5. The case study is locked behind a "request the case study" form. If a case study is gated, nobody reads it. The buyer was trying to qualify your work and got asked to give up an email address. They left.
A starter template
Copy this. Fill in the blanks.
# [Client Name] — [one-line blurb]
## The problem
[Client] is [what they do]. They were [the specific situation]. Most companies in their position [what the obvious-but-wrong path is], and that wasn't going to work for them.
## The project
- Scope: [what we built]
- Timeline: [how long]
- Key decision: [the one tradeoff that defined the project]
## Outcomes
- [One observable change to the business]
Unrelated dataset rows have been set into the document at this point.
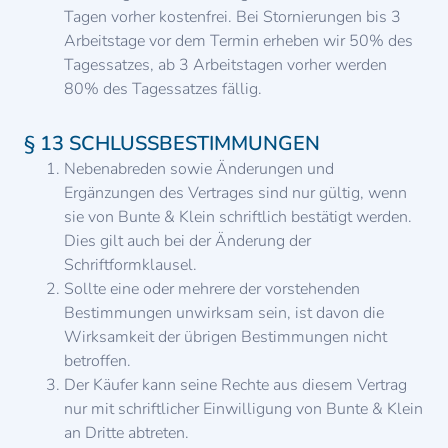
Tagen vorher kostenfrei. Bei Stornierungen bis 3
Arbeitstage vor dem Termin erheben wir 50% des
Tagessatzes, ab 3 Arbeitstagen vorher werden
80% des Tagessatzes fällig.
§ 13 SCHLUSSBESTIMMUNGEN
Nebenabreden sowie Änderungen und
Ergänzungen des Vertrages sind nur gültig, wenn
sie von Bunte & Klein schriftlich bestätigt werden.
Dies gilt auch bei der Änderung der
Schriftformklausel.
Sollte eine oder mehrere der vorstehenden
Bestimmungen unwirksam sein, ist davon die
Wirksamkeit der übrigen Bestimmungen nicht
betroffen.
Der Käufer kann seine Rechte aus diesem Vertrag
nur mit schriftlicher Einwilligung von Bunte & Klein
an Dritte abtreten.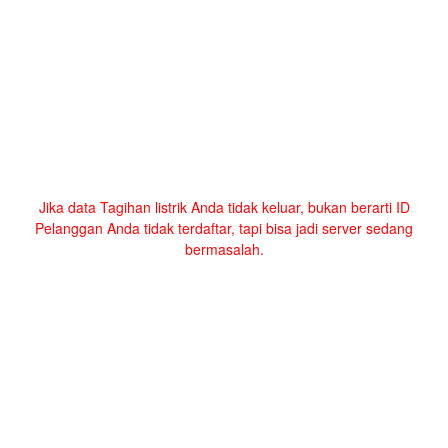
Jika data Tagihan listrik Anda tidak keluar, bukan berarti ID
Pelanggan Anda tidak terdaftar, tapi bisa jadi server sedang
bermasalah.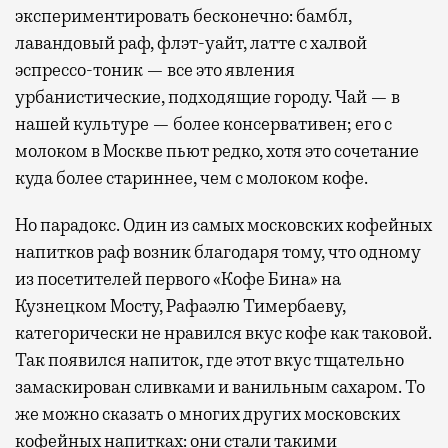
экспериментировать бесконечно: бамбл,
лавандовый раф, флэт-уайт, латте с халвой
эспрессо-тоник — все это явления
урбанистические, подходящие городу. Чай — в
нашей культуре — более консервативен; его с
молоком в Москве пьют редко, хотя это сочетание
куда более стариннее, чем с молоком кофе.
Но парадокс. Один из самых московских кофейных
напитков раф возник благодаря тому, что одному
из посетителей первого «Кофе Бина» на
Кузнецком Мосту, Рафаэлю Тимербаеву,
категорически не нравился вкус кофе как таковой.
Так появился напиток, где этот вкус тщательно
замаскирован сливками и ванильным сахаром. То
же можно сказать о многих других московских
кофейных напитках: они стали такими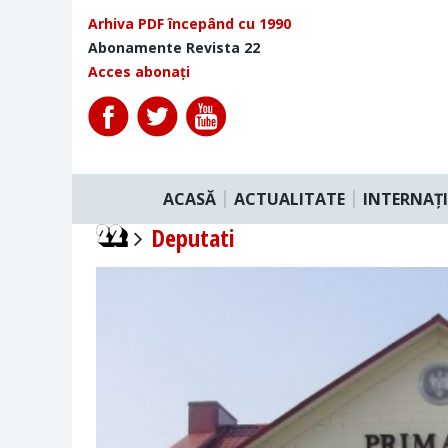
Arhiva PDF începând cu 1990
Abonamente Revista 22
Acces abonați
ACASĂ
ACTUALITATE
INTERNAȚ
Deputati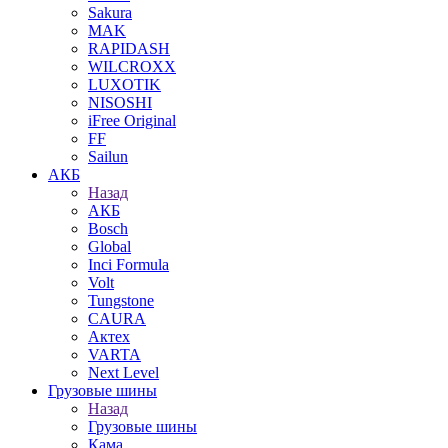
Sakura
MAK
RAPIDASH
WILCROXX
LUXOTIK
NISOSHI
iFree Original
FF
Sailun
АКБ
Назад
АКБ
Bosch
Global
Inci Formula
Volt
Tungstone
CAURA
Актех
VARTA
Next Level
Грузовые шины
Назад
Грузовые шины
Кама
- [Another observable change]
- [A third one]
- [Optional fourth]
## The thinking
### [Decision 1, framed as a question]
[The decision and why. 2–4 sentences.]
### [Decision 2]
[Same.]
### [Decision 3]
[Same.]
## In their words
"[A real quote from a real person.]" — [Name, role at Client]
---
If you're in a similar situation, [the obvious next step].
That's the template. It's what we use on our own case studies, and it works because every section earns its place.
What we ship for clients
When we work with a studio or service business on case studies, the typical engagement is:
- Three case studies rebuilt to this structure: $1.5–$3k.
- Original photography, screenshots, or motion per case: $300–$1k each.
- Schema markup (
Articleper case): included. - Internal linking from blog posts to cases: included.
Three real case studies done right outperform twelve weak ones. Quality over volume, every time.
Three questions to fix your case studies this week
- Does the first paragraph name the client's specific situation, not your service? If no, rewrite.
- Are there 3+ outcome bullets that describe behavior change, not deliverables? If no, ask the client what changed and rewrite.
- Is there a real client quote with a real name? If no, ask. Drafts are easier than they sound.